[Collected data entries]
▬▬▬

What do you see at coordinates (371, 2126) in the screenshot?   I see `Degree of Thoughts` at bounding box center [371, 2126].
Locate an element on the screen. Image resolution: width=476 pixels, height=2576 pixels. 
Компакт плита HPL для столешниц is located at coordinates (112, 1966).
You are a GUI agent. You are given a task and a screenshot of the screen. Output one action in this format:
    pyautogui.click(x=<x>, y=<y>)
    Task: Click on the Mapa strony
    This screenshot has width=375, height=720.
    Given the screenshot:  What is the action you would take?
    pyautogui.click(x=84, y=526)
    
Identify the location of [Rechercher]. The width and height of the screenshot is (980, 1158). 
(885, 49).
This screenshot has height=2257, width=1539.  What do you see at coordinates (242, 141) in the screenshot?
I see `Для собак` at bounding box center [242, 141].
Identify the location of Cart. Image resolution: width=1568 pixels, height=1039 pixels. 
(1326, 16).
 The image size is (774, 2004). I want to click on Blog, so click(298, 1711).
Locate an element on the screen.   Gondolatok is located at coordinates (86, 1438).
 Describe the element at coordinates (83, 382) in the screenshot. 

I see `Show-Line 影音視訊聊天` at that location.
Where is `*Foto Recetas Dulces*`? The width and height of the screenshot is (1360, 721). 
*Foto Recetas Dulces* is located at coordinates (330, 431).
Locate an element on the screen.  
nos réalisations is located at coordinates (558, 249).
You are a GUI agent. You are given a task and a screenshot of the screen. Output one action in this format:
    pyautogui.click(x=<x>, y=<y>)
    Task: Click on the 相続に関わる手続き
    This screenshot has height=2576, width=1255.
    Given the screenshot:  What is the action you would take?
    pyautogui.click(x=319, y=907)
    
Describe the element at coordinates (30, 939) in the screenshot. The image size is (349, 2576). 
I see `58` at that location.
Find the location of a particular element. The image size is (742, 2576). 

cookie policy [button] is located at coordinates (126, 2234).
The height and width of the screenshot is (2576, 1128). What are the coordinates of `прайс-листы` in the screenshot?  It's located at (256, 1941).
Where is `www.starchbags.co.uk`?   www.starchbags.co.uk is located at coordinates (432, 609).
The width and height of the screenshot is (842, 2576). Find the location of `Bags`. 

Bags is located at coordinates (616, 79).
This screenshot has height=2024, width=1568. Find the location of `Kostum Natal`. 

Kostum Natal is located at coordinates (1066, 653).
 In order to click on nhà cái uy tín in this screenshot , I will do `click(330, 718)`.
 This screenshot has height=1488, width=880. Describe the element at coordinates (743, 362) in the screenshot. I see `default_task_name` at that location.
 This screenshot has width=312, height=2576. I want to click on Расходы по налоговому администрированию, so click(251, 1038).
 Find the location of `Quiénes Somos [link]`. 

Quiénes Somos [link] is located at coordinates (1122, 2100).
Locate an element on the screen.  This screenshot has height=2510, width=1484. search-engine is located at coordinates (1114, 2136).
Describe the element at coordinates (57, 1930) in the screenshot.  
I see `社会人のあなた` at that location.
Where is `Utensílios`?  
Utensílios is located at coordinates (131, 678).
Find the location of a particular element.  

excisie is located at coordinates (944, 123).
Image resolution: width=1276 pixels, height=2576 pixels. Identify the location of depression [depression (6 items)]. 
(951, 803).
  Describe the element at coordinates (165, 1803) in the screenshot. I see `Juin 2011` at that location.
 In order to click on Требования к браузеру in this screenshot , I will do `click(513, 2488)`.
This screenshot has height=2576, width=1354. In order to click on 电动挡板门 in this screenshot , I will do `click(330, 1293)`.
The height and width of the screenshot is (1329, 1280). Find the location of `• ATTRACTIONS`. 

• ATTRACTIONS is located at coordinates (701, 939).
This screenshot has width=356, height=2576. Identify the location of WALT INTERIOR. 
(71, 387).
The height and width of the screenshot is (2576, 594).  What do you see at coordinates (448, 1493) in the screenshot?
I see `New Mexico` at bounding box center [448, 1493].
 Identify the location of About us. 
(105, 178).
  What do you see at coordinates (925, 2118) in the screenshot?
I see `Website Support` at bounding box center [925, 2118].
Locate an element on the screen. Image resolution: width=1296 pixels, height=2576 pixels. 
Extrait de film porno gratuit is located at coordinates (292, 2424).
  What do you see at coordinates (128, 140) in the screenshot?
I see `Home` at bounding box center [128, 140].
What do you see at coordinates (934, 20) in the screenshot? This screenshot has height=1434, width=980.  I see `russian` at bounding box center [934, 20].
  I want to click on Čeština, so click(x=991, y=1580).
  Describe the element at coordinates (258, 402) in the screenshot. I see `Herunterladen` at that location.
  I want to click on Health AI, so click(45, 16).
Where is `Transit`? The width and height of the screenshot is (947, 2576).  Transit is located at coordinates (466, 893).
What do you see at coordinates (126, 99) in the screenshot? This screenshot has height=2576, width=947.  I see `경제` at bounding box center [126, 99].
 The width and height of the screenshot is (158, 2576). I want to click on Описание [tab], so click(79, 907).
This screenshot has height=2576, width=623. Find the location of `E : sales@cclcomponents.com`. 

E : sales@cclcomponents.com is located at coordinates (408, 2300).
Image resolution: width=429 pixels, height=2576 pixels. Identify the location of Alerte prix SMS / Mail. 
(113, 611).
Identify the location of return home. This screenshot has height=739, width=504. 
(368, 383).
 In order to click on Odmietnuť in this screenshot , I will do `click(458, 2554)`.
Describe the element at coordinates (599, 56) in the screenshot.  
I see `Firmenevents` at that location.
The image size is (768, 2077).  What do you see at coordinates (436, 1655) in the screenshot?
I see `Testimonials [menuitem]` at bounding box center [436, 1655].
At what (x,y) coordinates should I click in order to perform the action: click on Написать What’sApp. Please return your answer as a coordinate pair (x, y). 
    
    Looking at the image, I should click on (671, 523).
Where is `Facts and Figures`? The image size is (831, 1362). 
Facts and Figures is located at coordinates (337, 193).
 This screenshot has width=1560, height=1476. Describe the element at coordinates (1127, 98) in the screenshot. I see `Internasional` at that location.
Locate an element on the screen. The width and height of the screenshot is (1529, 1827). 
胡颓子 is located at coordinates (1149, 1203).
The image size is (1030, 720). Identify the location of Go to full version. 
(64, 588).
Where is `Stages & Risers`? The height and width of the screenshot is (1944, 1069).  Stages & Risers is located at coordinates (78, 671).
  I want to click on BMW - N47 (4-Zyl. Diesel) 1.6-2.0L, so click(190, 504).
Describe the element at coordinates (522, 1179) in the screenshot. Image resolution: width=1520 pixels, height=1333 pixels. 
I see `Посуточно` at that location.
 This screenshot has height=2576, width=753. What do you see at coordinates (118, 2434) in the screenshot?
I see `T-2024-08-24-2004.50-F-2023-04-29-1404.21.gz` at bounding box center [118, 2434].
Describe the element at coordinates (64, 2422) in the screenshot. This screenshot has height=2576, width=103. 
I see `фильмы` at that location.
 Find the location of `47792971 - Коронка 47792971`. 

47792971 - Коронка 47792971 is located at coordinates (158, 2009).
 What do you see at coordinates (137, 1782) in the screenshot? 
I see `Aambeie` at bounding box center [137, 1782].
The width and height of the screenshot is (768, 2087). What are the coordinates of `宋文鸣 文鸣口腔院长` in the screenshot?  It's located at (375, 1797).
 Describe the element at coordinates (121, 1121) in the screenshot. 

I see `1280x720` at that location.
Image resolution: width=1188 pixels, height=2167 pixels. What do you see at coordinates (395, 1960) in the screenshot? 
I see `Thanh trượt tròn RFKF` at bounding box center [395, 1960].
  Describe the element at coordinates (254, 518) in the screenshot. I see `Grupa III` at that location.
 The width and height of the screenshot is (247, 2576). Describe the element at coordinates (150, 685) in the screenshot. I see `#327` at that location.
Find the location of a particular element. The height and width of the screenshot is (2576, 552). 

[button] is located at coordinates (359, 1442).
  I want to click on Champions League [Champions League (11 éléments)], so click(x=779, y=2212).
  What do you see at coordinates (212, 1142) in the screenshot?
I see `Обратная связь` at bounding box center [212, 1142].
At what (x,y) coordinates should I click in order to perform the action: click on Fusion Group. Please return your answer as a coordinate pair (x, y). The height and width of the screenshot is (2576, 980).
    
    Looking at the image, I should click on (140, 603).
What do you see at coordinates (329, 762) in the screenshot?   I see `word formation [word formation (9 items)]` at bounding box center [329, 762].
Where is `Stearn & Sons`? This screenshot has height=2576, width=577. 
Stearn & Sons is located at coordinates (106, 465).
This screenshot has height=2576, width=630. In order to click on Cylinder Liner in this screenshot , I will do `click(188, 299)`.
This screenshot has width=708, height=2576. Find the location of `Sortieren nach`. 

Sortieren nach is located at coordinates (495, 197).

▬▬▬

ASSIGNED TASK =>
If a line falls between the first line of the entries and the line containing "Task: Click on the 相続に関わる手続き", or is one of those two, restate it word for word; leave all other lines out.

PROBLEM SOLUTION =>
What do you see at coordinates (371, 2126) in the screenshot?   I see `Degree of Thoughts` at bounding box center [371, 2126].
Locate an element on the screen. Image resolution: width=476 pixels, height=2576 pixels. 
Компакт плита HPL для столешниц is located at coordinates (112, 1966).
You are a GUI agent. You are given a task and a screenshot of the screen. Output one action in this format:
    pyautogui.click(x=<x>, y=<y>)
    Task: Click on the Mapa strony
    This screenshot has width=375, height=720.
    Given the screenshot:  What is the action you would take?
    pyautogui.click(x=84, y=526)
    
Identify the location of [Rechercher]. The width and height of the screenshot is (980, 1158). 
(885, 49).
This screenshot has height=2257, width=1539.  What do you see at coordinates (242, 141) in the screenshot?
I see `Для собак` at bounding box center [242, 141].
Identify the location of Cart. Image resolution: width=1568 pixels, height=1039 pixels. 
(1326, 16).
 The image size is (774, 2004). I want to click on Blog, so click(298, 1711).
Locate an element on the screen.   Gondolatok is located at coordinates (86, 1438).
 Describe the element at coordinates (83, 382) in the screenshot. 

I see `Show-Line 影音視訊聊天` at that location.
Where is `*Foto Recetas Dulces*`? The width and height of the screenshot is (1360, 721). 
*Foto Recetas Dulces* is located at coordinates (330, 431).
Locate an element on the screen.  
nos réalisations is located at coordinates (558, 249).
You are a GUI agent. You are given a task and a screenshot of the screen. Output one action in this format:
    pyautogui.click(x=<x>, y=<y>)
    Task: Click on the 相続に関わる手続き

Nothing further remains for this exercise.